▸ **Aim of the task**: In the entries below, some lines contain "peças"; work out how many and answer with the figure only.

▸ **Extracted data entries**:
══════════════════════════════

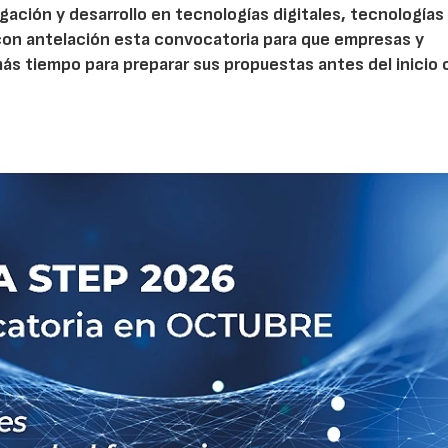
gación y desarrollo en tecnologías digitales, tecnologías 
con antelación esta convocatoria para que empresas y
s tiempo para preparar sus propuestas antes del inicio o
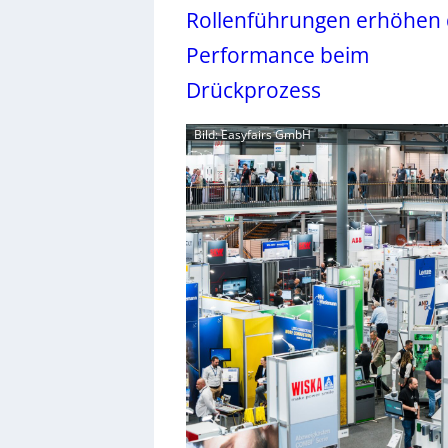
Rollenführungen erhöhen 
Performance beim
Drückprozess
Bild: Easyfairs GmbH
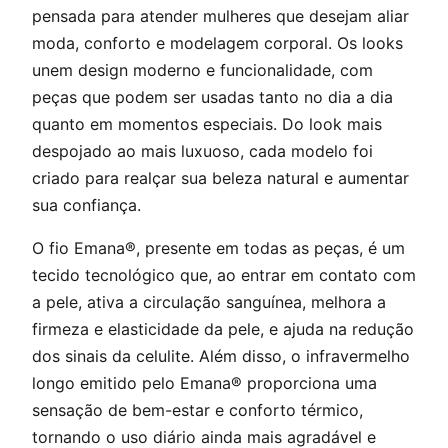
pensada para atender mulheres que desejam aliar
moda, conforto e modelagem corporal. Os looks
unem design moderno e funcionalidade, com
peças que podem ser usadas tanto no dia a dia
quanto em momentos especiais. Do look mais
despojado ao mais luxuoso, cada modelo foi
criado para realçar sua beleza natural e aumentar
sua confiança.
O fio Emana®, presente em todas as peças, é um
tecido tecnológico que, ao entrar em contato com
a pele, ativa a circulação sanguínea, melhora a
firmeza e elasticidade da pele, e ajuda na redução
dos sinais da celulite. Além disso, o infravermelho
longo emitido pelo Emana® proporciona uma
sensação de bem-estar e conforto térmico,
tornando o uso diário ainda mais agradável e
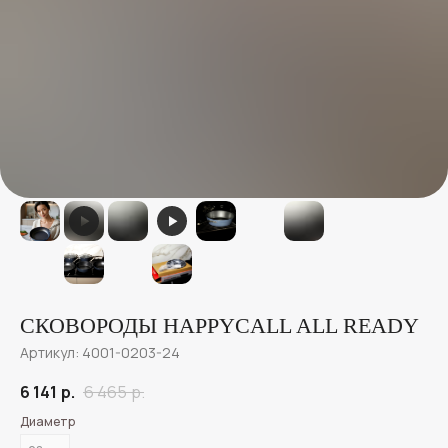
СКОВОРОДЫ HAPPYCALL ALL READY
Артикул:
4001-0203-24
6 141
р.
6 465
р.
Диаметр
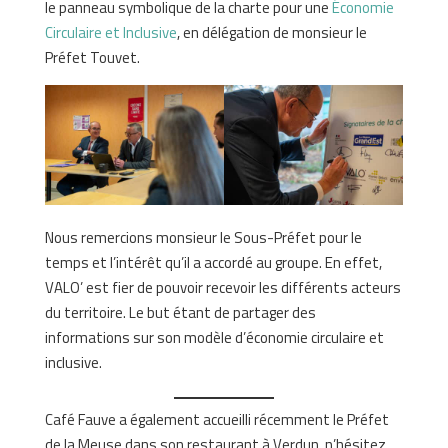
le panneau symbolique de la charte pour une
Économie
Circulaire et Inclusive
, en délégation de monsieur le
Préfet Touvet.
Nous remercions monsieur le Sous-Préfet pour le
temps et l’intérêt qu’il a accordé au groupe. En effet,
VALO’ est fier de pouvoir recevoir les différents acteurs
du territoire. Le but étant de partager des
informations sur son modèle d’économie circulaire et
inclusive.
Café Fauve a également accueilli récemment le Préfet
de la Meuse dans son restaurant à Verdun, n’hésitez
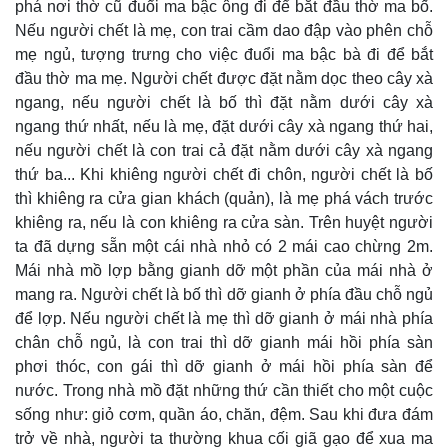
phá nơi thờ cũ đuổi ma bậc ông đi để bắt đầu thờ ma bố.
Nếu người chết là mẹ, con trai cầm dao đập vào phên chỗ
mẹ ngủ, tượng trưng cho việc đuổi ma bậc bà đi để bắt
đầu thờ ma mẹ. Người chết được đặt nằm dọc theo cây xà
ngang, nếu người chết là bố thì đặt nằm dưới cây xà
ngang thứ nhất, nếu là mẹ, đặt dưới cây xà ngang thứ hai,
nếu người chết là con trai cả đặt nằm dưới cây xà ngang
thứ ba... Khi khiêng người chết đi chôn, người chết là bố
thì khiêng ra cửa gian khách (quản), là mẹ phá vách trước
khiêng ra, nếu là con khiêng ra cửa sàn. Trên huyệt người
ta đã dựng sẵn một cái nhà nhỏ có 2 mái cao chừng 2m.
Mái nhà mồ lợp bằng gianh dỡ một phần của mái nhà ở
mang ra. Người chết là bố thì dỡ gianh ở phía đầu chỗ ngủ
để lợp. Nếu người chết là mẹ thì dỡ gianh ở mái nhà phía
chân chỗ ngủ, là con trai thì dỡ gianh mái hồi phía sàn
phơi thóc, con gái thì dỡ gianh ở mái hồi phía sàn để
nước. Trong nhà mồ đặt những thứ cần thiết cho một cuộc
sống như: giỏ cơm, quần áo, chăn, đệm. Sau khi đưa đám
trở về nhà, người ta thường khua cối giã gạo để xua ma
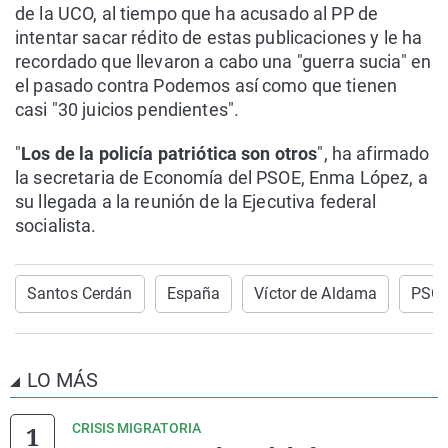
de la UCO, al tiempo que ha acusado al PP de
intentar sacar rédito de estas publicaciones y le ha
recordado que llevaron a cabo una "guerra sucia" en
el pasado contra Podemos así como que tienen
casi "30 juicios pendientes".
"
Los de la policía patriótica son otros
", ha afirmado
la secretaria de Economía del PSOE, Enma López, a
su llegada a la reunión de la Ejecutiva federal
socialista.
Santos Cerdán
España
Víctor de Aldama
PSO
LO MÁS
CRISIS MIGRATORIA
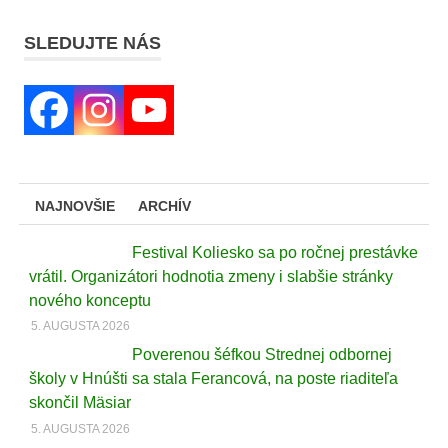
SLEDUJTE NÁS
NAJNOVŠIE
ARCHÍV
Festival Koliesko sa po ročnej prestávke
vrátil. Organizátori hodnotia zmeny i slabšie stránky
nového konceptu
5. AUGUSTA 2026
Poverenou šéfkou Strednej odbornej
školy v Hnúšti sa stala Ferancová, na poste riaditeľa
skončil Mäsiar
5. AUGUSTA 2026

══════════════════════════════

▸ **Task output**: 2